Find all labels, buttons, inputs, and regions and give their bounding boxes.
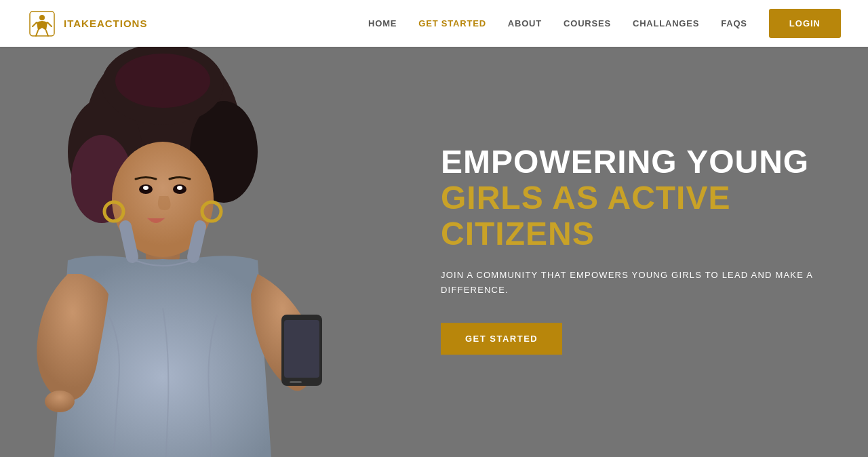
svg-point-10 [143, 186, 149, 190]
nav-home[interactable]: HOME [368, 18, 397, 28]
svg-point-11 [177, 186, 182, 190]
logo-area: ITAKEACTIONS [27, 9, 147, 39]
login-button[interactable]: LOGIN [769, 9, 841, 38]
svg-rect-16 [290, 381, 302, 383]
hero-title-line2: GIRLS AS ACTIVE CITIZENS [441, 180, 730, 252]
hero-title-line1: EMPOWERING YOUNG [441, 144, 809, 180]
nav-courses[interactable]: COURSES [564, 18, 611, 28]
hero-get-started-button[interactable]: GET STARTED [441, 323, 562, 355]
logo-icon [27, 9, 57, 39]
svg-point-17 [45, 391, 75, 412]
hero-title: EMPOWERING YOUNG GIRLS AS ACTIVE CITIZEN… [441, 144, 814, 252]
nav-get-started[interactable]: GET STARTED [418, 18, 486, 28]
hero-person-image [0, 43, 380, 457]
nav-about[interactable]: ABOUT [508, 18, 542, 28]
hero-section: EMPOWERING YOUNG GIRLS AS ACTIVE CITIZEN… [0, 0, 868, 457]
hero-content: EMPOWERING YOUNG GIRLS AS ACTIVE CITIZEN… [441, 144, 814, 355]
nav-links: HOME GET STARTED ABOUT COURSES CHALLANGE… [368, 9, 841, 38]
svg-point-19 [39, 15, 45, 20]
svg-rect-15 [284, 320, 319, 378]
hero-subtitle: JOIN A COMMUNITY THAT EMPOWERS YOUNG GIR… [441, 269, 814, 298]
nav-challenges[interactable]: CHALLANGES [633, 18, 699, 28]
svg-point-5 [115, 54, 210, 108]
nav-faqs[interactable]: FAQS [721, 18, 747, 28]
brand-name: ITAKEACTIONS [64, 18, 147, 29]
navbar: ITAKEACTIONS HOME GET STARTED ABOUT COUR… [0, 0, 868, 47]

◇ ◇ ◇ ◇ ◇ ◇ ◇

● Work order:
Copy all lines from the material that contain "YOUNG".

● Solution for this problem:
hero-title-line1: EMPOWERING YOUNG [441, 144, 809, 180]
hero-title: EMPOWERING YOUNG GIRLS AS ACTIVE CITIZEN… [441, 144, 814, 252]
hero-section: EMPOWERING YOUNG GIRLS AS ACTIVE CITIZEN… [0, 0, 868, 457]
hero-content: EMPOWERING YOUNG GIRLS AS ACTIVE CITIZEN… [441, 144, 814, 355]
hero-subtitle: JOIN A COMMUNITY THAT EMPOWERS YOUNG GIR… [441, 269, 814, 298]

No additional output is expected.